■ Exercise directions ■
The response must contain every line from the records below that has "digital".

■ Supplied material ■
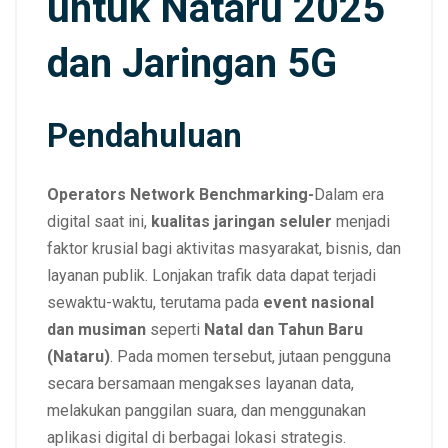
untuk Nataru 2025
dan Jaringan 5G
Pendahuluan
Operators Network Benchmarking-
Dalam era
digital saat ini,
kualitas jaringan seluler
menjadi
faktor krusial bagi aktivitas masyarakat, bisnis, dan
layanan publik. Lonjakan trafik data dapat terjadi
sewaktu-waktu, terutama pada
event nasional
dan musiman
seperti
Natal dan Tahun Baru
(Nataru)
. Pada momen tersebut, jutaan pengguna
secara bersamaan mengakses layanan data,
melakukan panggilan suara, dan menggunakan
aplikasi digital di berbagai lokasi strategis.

==

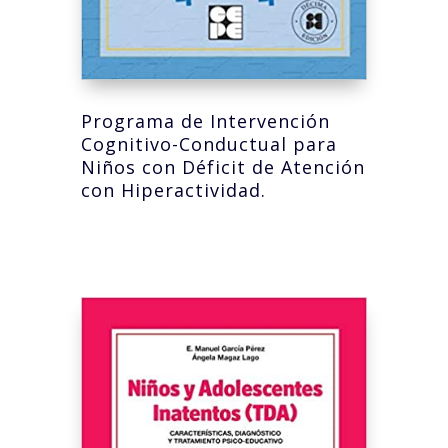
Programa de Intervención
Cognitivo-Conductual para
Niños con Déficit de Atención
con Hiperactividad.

■ Answer box ■
digital saat ini,
aplikasi digital di berbagai lokasi strategis.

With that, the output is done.